Bolton, who left the administration last fall, reportedly claimed in an unpublished manuscript that Trump directly linked Congressionally approved military aid to Ukraine’s president announcing investigations into Joe Biden and a debunked conspiracy theory about the 2016 election. The Trump administration has sought to portray Bolton as a bitter ex-employee, but the revelations have led Mitt Romney and some other Republicans to consider introducing witnesses, like the former national security adviser, to the president’s impeachment trial.

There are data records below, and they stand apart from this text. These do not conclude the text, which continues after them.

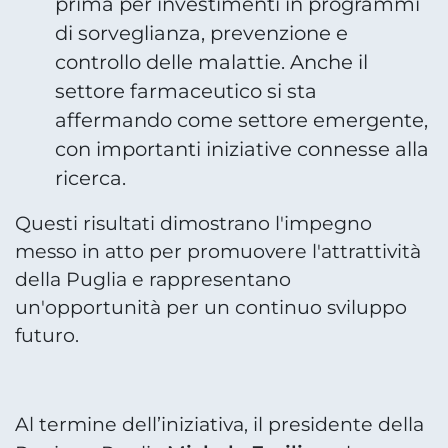
prima per investimenti in programmi
di sorveglianza, prevenzione e
controllo delle malattie. Anche il
settore farmaceutico si sta
affermando come settore emergente,
con importanti iniziative connesse alla
ricerca.
Questi risultati dimostrano l'impegno
messo in atto per promuovere l'attrattività
della Puglia e rappresentano
un'opportunità per un continuo sviluppo
futuro.
Al termine dell’iniziativa, il presidente della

While even Bolton’s testimony may not be enough to convict Trump, and the trial will likely be over by the time his book is due to hit shelves in March, a firsthand account alleging presidential wrongdoing or ineptitude from a staunch conservative could damage Trump’s standing with some as he runs for reelection. Trump may suggest Bolton never raised concerns until now— something House Foreign Affairs Committee Chairman Eliot Engelstrongly disputes—but he’s unlikely to win a credibility contest against his former adviser outside of loyal precincts like Fox News. If The White House fails to prevent Bolton from publishing his book, it could backfire on Trump, building even more anticipation for its release than the Times’ blockbuster already has. As Washington Post columnist Karen Tumulty noted, the advertising copy writes itself: “THE BOOK THE WHITE HOUSE DOESN'T WANT YOU TO READ!”